This tutorial is crossposted from my website. It assumes at least a basic understanding of UTAU and OREMO.
Writing the BGM
The first step to making the guideBGM is, unsurprisingly, to make the BGM itself. You can use any DAW that will let you export .wav files.
There aren't really any restrictions of what the BGM can be, but remember that the purpose is for the singer to match pitch and tempo, like using a tuning fork and metronome at the same time. In other words, it should have a clear pulse for syllable/mora timing, and the target pitch should be easy to parse.
Yours does not have to be as bare-bones as mine are, but personally I find that the more "musical" BGMs are harder for me to follow, or become annoying to listen to over time. Others may find that BGMs with more layers or complexity make it easier to feel like they're singing a song.
It's probably best to build the BGM as a MIDI, for two reasons: 1) it will ensure the pitch and tempo are exact, and 2) it will make it much easier to export it at a variety pitches and tempos. The second factor may not apply if you're creating one for a specific purpose rather than general use, but nonetheless it's good to keep in mind.
Here's some general tips:
Syllable Timing
The most convenient tempos to use are 100 BPM, 120 BPM, and 150 BPM. The reason is because the duration of each beat plays an important role in setting up the BGM configuration file as well as in configuring the oto of any voicebank recorded with it, and these three tempos give us easy numbers to work with.
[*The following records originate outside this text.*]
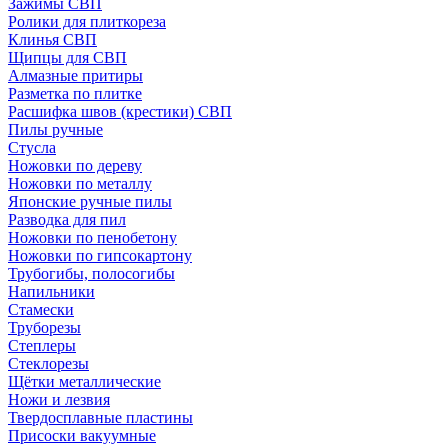
Зажимы СВП
Ролики для плиткореза
Клинья СВП
Щипцы для СВП
Алмазные притиры
Разметка по плитке
Расшифка швов (крестики) СВП
Пилы ручные
Стусла
Ножовки по дереву
Ножовки по металлу
Японские ручные пилы
Разводка для пил
Ножовки по пенобетону
Ножовки по гипсокартону
Трубогибы, полосогибы
Напильники
Стамески
Труборезы
Степлеры
Стеклорезы
Щётки металлические
Ножи и лезвия
Твердосплавные пластины
Присоски вакуумные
100 BPM in half time = 50 BPM in normal time, 120 in half time = 60 in normal time, and so on.
We don't typically want syllables to be held less than 400 msec because that gives us hardly any vowel to work with and can make it difficult to articulate consonants. Syllables more than ~2000 msec long are more prone to irregularities in the vowel and just really aren't necessary.
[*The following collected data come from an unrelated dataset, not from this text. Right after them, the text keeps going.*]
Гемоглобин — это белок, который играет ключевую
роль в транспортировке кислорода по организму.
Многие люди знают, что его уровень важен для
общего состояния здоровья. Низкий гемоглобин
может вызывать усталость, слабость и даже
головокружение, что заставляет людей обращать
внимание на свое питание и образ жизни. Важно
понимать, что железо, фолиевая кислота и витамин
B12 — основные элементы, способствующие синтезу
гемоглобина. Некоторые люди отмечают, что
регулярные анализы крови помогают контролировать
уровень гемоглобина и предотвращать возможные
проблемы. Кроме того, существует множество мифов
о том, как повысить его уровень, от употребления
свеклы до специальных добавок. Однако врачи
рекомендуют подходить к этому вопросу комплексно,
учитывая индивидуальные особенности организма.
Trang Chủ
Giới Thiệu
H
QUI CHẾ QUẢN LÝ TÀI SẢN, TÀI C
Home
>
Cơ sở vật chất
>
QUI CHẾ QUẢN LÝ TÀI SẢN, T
As far as pitch goes, this will simply be dependent on the intended pitch of the recordings.
If you plan to export the same BGM at multiple pitches and tempos, use a folder and filename system that makes it easy to tell which .wav file is for which combination.
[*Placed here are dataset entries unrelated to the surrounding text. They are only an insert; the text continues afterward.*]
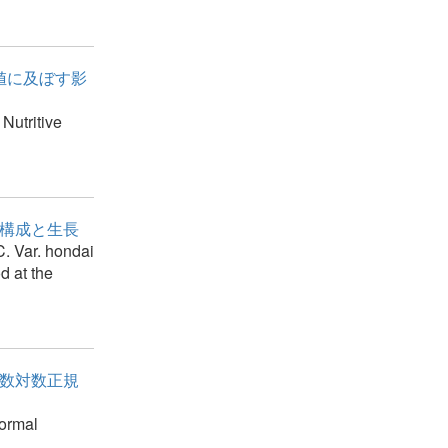
値に及ぼす影
Nutritive
分構成と生長
. Var. hondai
d at the
母数対数正規
normal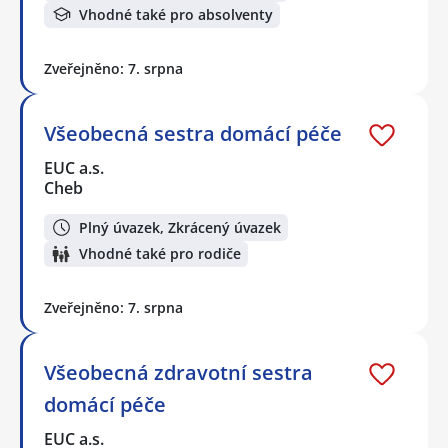
Vhodné také pro absolventy
Zveřejněno: 7. srpna
Všeobecná sestra domácí péče
EUC a.s.
Cheb
Plný úvazek, Zkrácený úvazek
Vhodné také pro rodiče
Zveřejněno: 7. srpna
Všeobecná zdravotní sestra
domácí péče
EUC a.s.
Writing the Configuration File
The configuration file will be a .txt file with the same name as its corresponding .wav file. If the names aren't identical, OREMO and RecStar won't know what BGM it goes with.
The format is very simple. The first line of the config will declare one of three units of measurement: msec, sec, or sample. I recommend using milliseconds, as this is what the oto uses, and means you won't have to mess with decimals. (Admittedly, I don't know what is meant here by "samples"; I haven't experimented with that unit). Be sure not to include whitespace in this declaration.
Below that, there will be one empty line, followed by the rest of the config. The format for these lines is as follows:
The event number will start with 1 and increase numerically for as many lines as there are in the config.
The timestamp is the position at which the event will occur. Playback of the BGM will always start at the timestamp declared in line 1. Make sure that each timestamp is larger than the one before it to prevent recording errors.
The next four numbers are binary variables that tell the software what type of event will occur at that position. These will only ever be 0 or 1, and only one event of each type should occur per BGM, otherwise it can cause errors.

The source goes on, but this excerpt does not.